First, let's find the time it takes for the water balloon to reach the building. We'll use the horizontal motion equation:
d = v * t
where:
d is the horizontal distance (27 m)
v is the initial horizontal velocity of the water balloon (42 m/s)
t is the time we want to find
Plugging in the known values:
27 = 42 * t
Solving for t:
t = 27 / 42
t ≈ 0.643 seconds (rounded to three decimal places)
Now, let's find the vertical distance the water balloon travels in that time. We'll use the vertical motion equation:
y = v * t - (1/2) * g * t^2
where:
y is the vertical distance
v is the initial vertical velocity of the water balloon (42 * sin(36°))
t is the time (0.643 seconds)
g is the acceleration due to gravity (9.8 m/s^2)
Plugging in the known values:
y = (42 * sin(36°)) * 0.643 - (1/2) * 9.8 * (0.643)^2
Calculating:
y ≈ 14.876 - 2.536
y ≈ 12.34 meters (rounded to three decimal places)
Therefore, the water balloon hits the building at a height of approximately 12.34 meters above the ground level.
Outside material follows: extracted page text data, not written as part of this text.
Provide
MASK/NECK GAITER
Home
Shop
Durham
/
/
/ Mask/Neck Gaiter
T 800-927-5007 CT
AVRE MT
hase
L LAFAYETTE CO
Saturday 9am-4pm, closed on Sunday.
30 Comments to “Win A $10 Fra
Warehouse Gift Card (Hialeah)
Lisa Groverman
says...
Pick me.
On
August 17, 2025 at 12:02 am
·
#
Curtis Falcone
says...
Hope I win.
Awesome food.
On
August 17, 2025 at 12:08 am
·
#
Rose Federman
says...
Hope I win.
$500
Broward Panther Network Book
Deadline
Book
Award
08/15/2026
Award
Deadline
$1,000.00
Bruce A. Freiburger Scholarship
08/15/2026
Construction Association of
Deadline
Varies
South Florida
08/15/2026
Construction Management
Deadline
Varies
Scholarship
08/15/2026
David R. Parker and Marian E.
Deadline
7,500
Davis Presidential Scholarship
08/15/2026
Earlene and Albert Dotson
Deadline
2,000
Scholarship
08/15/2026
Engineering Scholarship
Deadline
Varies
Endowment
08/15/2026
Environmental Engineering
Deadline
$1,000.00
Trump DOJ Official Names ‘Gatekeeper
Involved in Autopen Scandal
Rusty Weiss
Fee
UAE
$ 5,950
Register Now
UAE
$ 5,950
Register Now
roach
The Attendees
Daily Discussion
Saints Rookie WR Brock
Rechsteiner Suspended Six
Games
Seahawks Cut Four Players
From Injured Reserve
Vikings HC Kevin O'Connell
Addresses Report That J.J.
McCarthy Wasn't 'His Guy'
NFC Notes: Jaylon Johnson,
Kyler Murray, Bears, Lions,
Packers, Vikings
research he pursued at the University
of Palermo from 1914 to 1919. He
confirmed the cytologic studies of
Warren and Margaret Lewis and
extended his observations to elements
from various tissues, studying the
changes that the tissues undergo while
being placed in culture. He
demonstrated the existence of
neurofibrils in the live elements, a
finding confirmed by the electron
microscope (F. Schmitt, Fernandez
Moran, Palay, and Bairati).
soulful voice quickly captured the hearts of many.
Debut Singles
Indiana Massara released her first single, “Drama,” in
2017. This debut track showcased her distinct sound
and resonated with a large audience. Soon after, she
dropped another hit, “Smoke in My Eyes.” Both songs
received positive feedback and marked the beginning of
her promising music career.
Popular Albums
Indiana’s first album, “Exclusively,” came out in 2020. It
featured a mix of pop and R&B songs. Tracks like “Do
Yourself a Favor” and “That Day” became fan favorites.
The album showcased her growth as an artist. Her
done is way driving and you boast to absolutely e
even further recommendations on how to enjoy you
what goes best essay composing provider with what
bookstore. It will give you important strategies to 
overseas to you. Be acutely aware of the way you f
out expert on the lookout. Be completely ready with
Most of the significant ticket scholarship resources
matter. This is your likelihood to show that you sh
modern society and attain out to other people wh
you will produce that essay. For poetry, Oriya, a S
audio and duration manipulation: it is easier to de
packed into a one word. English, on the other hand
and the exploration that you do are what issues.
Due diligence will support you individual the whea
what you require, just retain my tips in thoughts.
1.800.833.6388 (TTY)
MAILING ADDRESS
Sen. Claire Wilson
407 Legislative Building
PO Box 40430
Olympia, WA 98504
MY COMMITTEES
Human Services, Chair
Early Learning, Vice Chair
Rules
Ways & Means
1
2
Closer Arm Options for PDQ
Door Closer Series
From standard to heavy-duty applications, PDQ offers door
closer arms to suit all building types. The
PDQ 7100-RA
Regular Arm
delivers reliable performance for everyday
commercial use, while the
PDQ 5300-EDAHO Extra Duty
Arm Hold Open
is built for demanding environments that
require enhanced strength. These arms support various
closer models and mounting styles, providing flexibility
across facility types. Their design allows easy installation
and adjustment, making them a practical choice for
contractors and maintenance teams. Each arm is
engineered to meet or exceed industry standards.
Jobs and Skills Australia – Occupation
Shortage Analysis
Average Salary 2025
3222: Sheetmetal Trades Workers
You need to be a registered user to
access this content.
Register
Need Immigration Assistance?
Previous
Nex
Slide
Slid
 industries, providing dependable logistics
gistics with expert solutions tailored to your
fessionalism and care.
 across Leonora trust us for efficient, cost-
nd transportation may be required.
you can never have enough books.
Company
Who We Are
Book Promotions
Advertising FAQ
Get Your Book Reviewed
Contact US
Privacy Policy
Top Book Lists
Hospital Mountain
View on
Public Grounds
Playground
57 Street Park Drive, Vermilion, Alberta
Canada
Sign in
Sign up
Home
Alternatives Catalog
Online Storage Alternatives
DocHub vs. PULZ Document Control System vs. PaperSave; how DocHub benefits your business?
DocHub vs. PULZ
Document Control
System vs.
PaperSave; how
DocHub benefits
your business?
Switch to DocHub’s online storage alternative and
To solve this problem, we can break it down into two components: horizontal and vertical motion. We'll start by finding the time it takes for the water balloon to reach the building, and then use that time to find the height at which it hits the building.
First, let's find the time of flight (t) for the water balloon. We can use the horizontal component of its initial velocity (42 m/s) and the distance it travels horizontally (27 m) to calculate this.
The horizontal motion is not affected by gravity, so we can use the following equation:
distance = speed * time
Rearranging the equation to solve for time:
time = distance / speed
Plugging in the values:
time = 27 m / 42 m/s ≈ 0.643 s
Now that we have the time of flight, we can find the height at which the water balloon hits the building. We need to consider the vertical motion of the water balloon.
The vertical motion is affected by gravity, so we can use the following equations of motion:
vertical displacement = initial vertical velocity * time + (1/2) * acceleration due to gravity * time^2
The initial vertical velocity is the vertical component of the initial velocity, which can be calculated using trigonometry:
initial vertical velocity = initial velocity * sin(angle)
Plugging in the values:
initial vertical velocity = 42 m/s * sin(36°) ≈ 24.087 m/s
Now we can substitute the values into the equation:
vertical displacement = (24.087 m/s) * (0.643 s) + (1/2) * (-9.8 m/s^2) * (0.643 s)^2
Simplifying:
vertical displacement ≈ 15.512 m
Therefore, the water balloon hits the building at a height of approximately 15.512 meters above the ground level. Rounded to three significant figures, the height is 15.5 meters.